Is Apple Finally Joining in the AI Race? A Brief Look at Apple’s AI Image Playground

By Tom Pyle | 03/04/2025

I’ve had a few pop-ups on my mac recently regarding Apple Intelligence and the new AI Image Playground app. As AI is basically my job, I thought I’d save it for a work day and record my testing to explore how useful the tool might be.

If your Apple computer is up to date and you open the Launchpad, the app should be right there.

Black background Apple Image Generation homepage

The Image Playground Welcome Screen

The middle option certainly caught my eye, so I started with people from my camera roll. The Image Playground only has options for either an animation or illustration style, and any prompt to make an image more realistic seems to have no effect. To be fair, this way it makes everyone I know look better than they actually do.

Despite my camera roll knowing all these images are the same person, the Image Playground interprets them quite differently (as demonstrated by the following series of me’s, excusing the pictures).

A cartoon of a young man A cartoon of a young man A cartoon of a young man
1. The closest to real me, in my opinion. Maybe a new LinkedIn photo, if I wore a suit.
2. I can take it, but not really me. Maybe Harry Styles.
3. Mr Beast (a youtuber) vibes

The Image Playground Interface

Black background Apple Image Generation homepage

The Image Playground Welcome Screen

As with Apple’s usual style, the app's interface is clean, simple and makes it almost impossible to get lost, which is a positive.

A number of suggested themes are present which helps with thinking something up, but I’m determined to be more creative than that. Animals doing something obscure seems to be a go-to theme of mine at this point, so today it’s a zebra racing among horses (Racing Stripes, anyone?).

Multiple results are provided, but at a glance it seems they hardly vary. Perhaps if you had a very specific image in mind or wanted one for a particular purpose you’d be seeing the minute differences.

I slowly refined my image to better suit my preferences, including adding a (human) friend to the mix.

T: a zebra racing among horses

Cartoon horses and one zebra

Horses and a zebra

T: on a grass track rather than desert

Cartoon horses and one zebra

Horses and a zebra with grass

T: zoom out and show the racecourse with people watching

Cartoon horses and one zebra

Horses and a zebra with grass (again) - No change in the response

T: add a human

A cartoon human at the horse racing A cartoon human at the horse racing

A cartoon human at the horse racing - This got closer to my intentions, but as a background.

One of the theme suggestions was ‘race car driver’, which felt a bit unfair on the horses but didn’t stop me trying it.

Cartoon horses and one zebra

A cartoon human at the racing - again


Trying to Get Some Joy

In an attempt to get some excitement out of the Image Playground, I then tried to bombard it with themes, to which I got the response ‘try fewer concepts’. It looks like six or seven may be the maximum number of concepts or prompts it can stomach at once, which would be limiting for complex tasks. Even then, they don’t all appear obvious in the generated image.

I had to stop once the ‘zebras’ started to become the things of nightmares.

A scary cartoon zebra A scary cartoon zebra A scary cartoon zebra A scary cartoon zebra A scary cartoon zebra

Weirdly scary cartoon zebras


Comparing Image Playground with Other AI Tools

It’s clear that the Apple Intelligence Image Playground can only really focus on one main subject in a cartoon style, which varies from the image generation capabilities of other regarded AI tools such as those of OpenAI and Google. These can also work in a realistic style and with more depth to images, opening up more possibilities for uses in a work environment.

I tried a basic prompt for the Image Playground to produce something with an actual potential use, and some of the results were almost better than expected.

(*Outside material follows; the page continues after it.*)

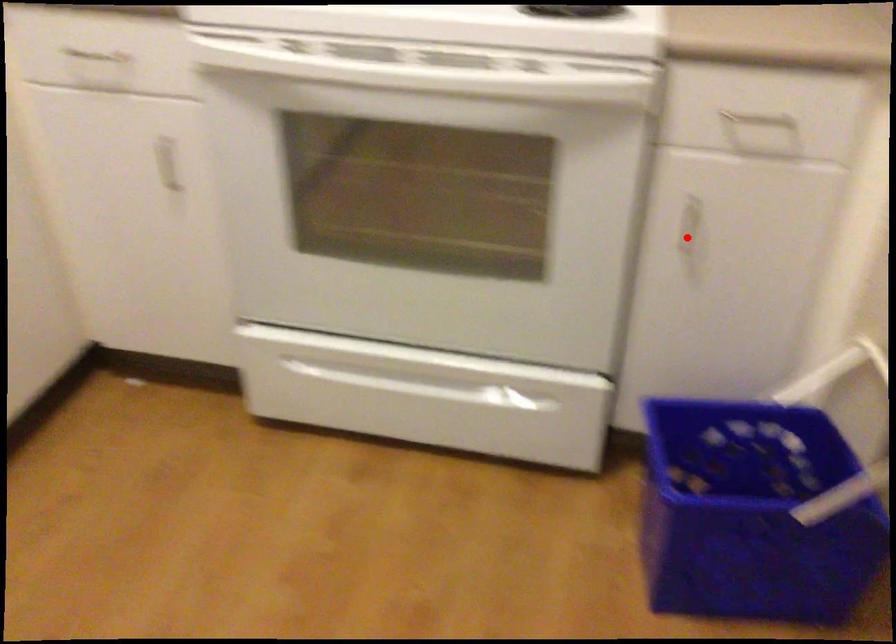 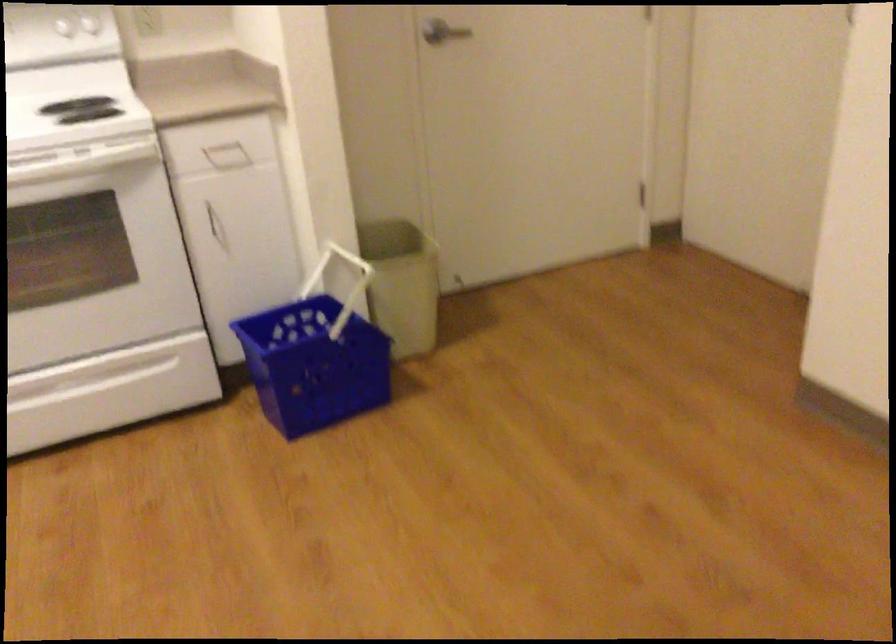 Question: I am providing you with two images of the same scene from different viewpoints. A red point is marked on the first image. Can you still see the location of the red point in image 2?

Choices:
 (A) Yes
 (B) No

Answer: (A)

T: a poster advertising soup

A soup poster A soup poster
1. An ‘illustration’ style soup poster
2. An ‘animation’ style soup poster

T: make all the text legible

A soup poster

And it makes it worse...

Here it is against Google Gemini and ChatGPT’s initial efforts. It shows that Image Playground almost has the right idea, although a little less realistic, as expected.

A soup poster A soup poster
1. Google Gemini’s soup poster.
2. ChatGPT’s soup poster, which took an awfully long time to generate.

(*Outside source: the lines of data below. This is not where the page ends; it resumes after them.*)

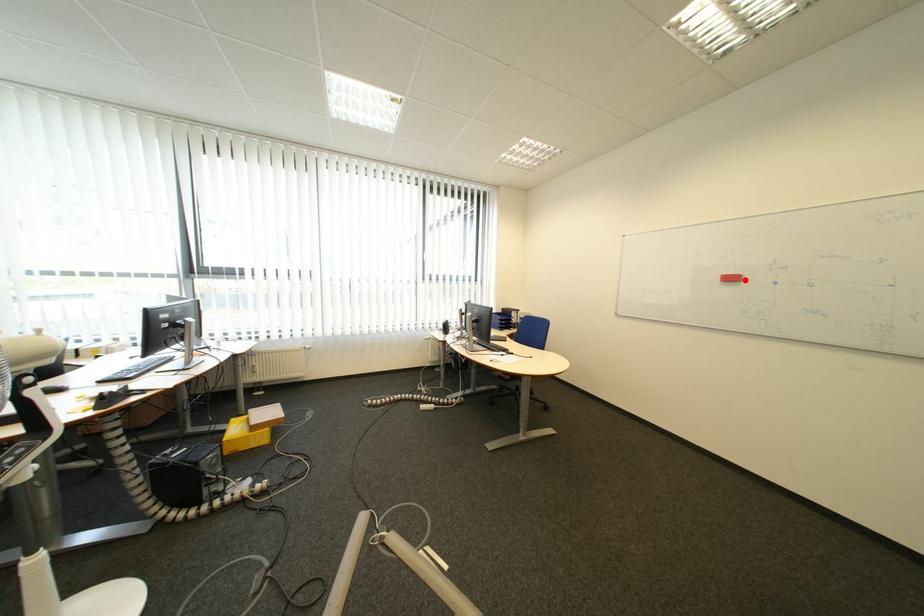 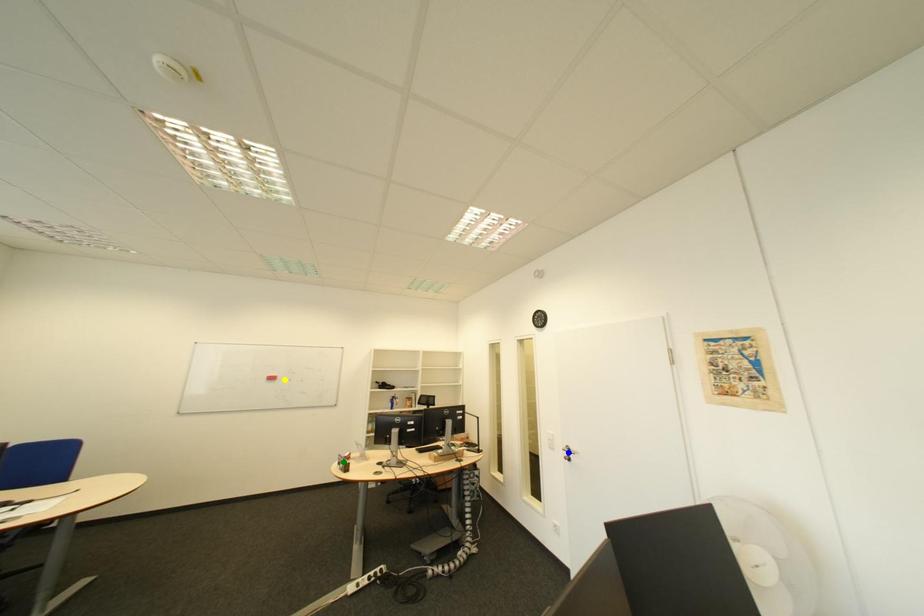 Question: I am providing you with two images of the same scene from different viewpoints. A red point is marked on the first image. You are given multiple points on the second image. Which mark in image 2 goes with the point in image 1?

Choices:
 (A) green point
 (B) yellow point
 (C) blue point

Answer: (B) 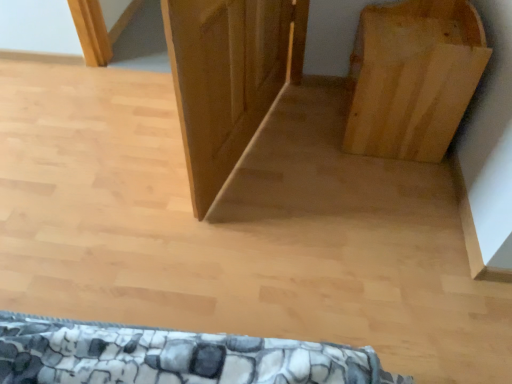 Where is `vacant space that is in between natural wood bookshelf at right and wooden door at center`? vacant space that is in between natural wood bookshelf at right and wooden door at center is located at coordinates (310, 152).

Definitely Not Taking Graphic Designers Jobs

I’ll admit I got fed up pretty quickly due to its limited capabilities, but I think by name and design it’s obvious this tool isn’t intended to replace graphic designers any time soon anyway. To make sure I’m not just being pessimistic, I have a quick google and confirm that most Reddit users feel the same.

I was expecting a little more, but for a young person to have their first play-around with AI image generation it seems like some accessible, harmless fun. For a professional or someone with more complex needs, it definitely isn’t the app to use right now.